SURYA.CO.ID, SURABAYA - Gubernur Jawa Timur (Jatim), Khofifah Indar Parawansa, bersama ribuan siswa dan jajaran Forum Koordinasi Pimpinan Daerah (Forkopimda) memeriahkan upacara Hari Pendidikan Nasional (Hardiknas) 2026 di Halaman Gedung Negara Grahadi, Surabaya, Senin (4/5/2026). Peringatan tahun ini terasa istimewa, dengan hadirnya konvoi dan pameran kendaraan listrik roda dua serta roda empat hasil kreasi pelajar Sekolah Menengah Kejuruan (SMK) se-Jawa Timur.
Karya otomotif ramah lingkungan tersebut sukses memukau Gubernur Khofifah. Antusiasme itu terlihat, saat ia secara khusus memanggil Kapolda Jatim dan Pangdam V Brawijaya untuk melihat langsung inovasi teknologi para siswa yang telah siap menjawab tantangan industri.
Kepala Dinas Pendidikan Jatim, Aries Agung Paewai, mengungkapkan bahwa pendidikan vokasi di wilayahnya kini berorientasi langsung pada kebutuhan pasar nyata. Tercatat ada 229 SMK negeri dan sekitar 1.800 SMK swasta di Jawa Timur yang terus beradaptasi dengan kemajuan teknologi otomotif.
"Yang membanggakan, sebanyak 130 sekolah sudah membuat kendaraan listrik, baik membangun dari awal maupun konversi. Bahkan, sudah ada beberapa sekolah yang diinden oleh industri untuk melakukan konversi kendaraan BBM ke listrik," tegas Aries di sela-sela pameran.
Pameran dalam momentum Hardiknas 2026 ini, dirancang sebagai etalase publik untuk mempromosikan kapabilitas pelajar Jatim. Diharapkan, apresiasi semacam ini semakin memotivasi siswa untuk berkarya sekaligus membuka pintu sinergi yang lebih lebar dengan sektor korporasi.
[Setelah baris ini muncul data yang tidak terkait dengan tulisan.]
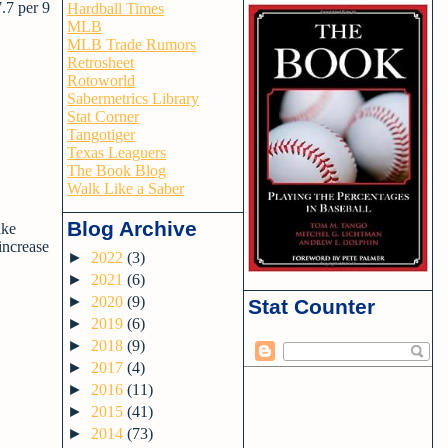
.7 per 9
Hardball Times
MLB
MLB Trade Rumors
Retrosheet
Rotoworld
Sabermetrics Library
Stat Corner
Tangotiger
Texas Leaguers
The Book Blog
Walk Like a Saber
Blog Archive
ake
 increase
►
2022
(3)
►
2021
(6)
►
2020
(9)
Stat Counter
►
2019
(6)
►
2018
(9)
►
2017
(4)
►
2016
(11)
►
2015
(41)
►
2014
(73)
Selain fokus pada pencapaian keterampilan teknis (hard skill), Gubernur Khofifah menekankan pentingnya esensi kemanusiaan dalam memajukan kualitas lulusan. Hal ini diperkuat melalui beberapa landasan "Point to Point" pada arah kebijakan pendidikan daerah:
Khofifah menilai, sinergi yang solid antara pemerintah, guru dan orang tua adalah keharusan demi lahirnya para pemimpin tangguh.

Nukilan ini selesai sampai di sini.